╭──
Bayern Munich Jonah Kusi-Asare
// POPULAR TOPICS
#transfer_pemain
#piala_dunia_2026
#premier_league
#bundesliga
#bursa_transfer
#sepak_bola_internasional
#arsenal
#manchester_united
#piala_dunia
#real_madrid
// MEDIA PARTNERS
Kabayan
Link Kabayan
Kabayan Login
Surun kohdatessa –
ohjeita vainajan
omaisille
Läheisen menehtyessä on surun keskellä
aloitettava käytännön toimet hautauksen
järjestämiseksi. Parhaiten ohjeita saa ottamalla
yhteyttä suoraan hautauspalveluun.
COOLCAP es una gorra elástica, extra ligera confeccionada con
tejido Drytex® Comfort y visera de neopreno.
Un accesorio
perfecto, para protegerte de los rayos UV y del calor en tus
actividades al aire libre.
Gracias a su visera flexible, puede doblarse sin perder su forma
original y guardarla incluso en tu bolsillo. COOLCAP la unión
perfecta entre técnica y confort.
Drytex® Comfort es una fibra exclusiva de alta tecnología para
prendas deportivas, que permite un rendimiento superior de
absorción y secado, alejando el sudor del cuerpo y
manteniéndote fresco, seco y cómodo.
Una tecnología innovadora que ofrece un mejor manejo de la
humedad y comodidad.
╰──
╭──
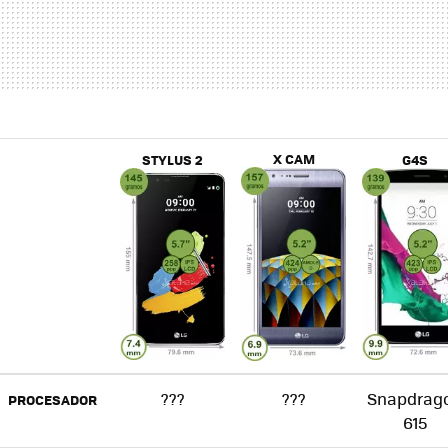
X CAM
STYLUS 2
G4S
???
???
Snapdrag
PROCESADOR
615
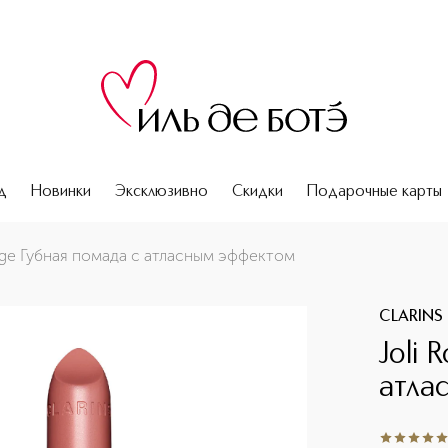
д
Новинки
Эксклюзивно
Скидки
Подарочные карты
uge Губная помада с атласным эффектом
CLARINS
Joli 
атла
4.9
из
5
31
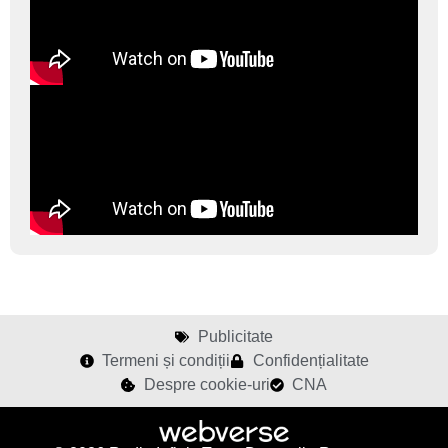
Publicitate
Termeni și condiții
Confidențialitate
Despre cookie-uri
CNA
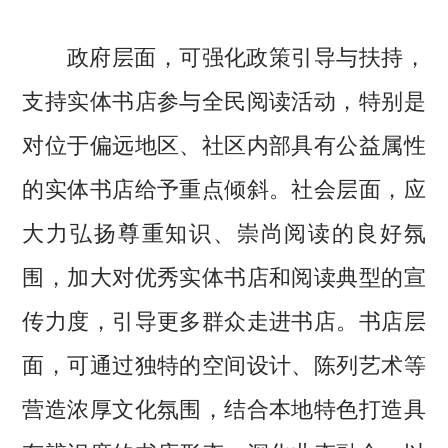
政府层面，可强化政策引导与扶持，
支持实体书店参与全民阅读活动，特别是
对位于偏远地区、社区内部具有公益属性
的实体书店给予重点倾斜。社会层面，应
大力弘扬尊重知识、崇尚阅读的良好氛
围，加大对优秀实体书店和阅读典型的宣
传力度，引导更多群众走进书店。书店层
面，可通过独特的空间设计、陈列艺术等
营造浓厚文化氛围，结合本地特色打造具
╰──
**ACTIVITY:** When you reach the line with "Gracias a su" in the records above, start writing out lines exactly, and stop once the line with "humedad y comodidad." has been written; include nothing else.

**ANSWER:**
Gracias a su visera flexible, puede doblarse sin perder su forma
original y guardarla incluso en tu bolsillo. COOLCAP la unión
perfecta entre técnica y confort.
Drytex® Comfort es una fibra exclusiva de alta tecnología para
prendas deportivas, que permite un rendimiento superior de
absorción y secado, alejando el sudor del cuerpo y
manteniéndote fresco, seco y cómodo.
Una tecnología innovadora que ofrece un mejor manejo de la
humedad y comodidad.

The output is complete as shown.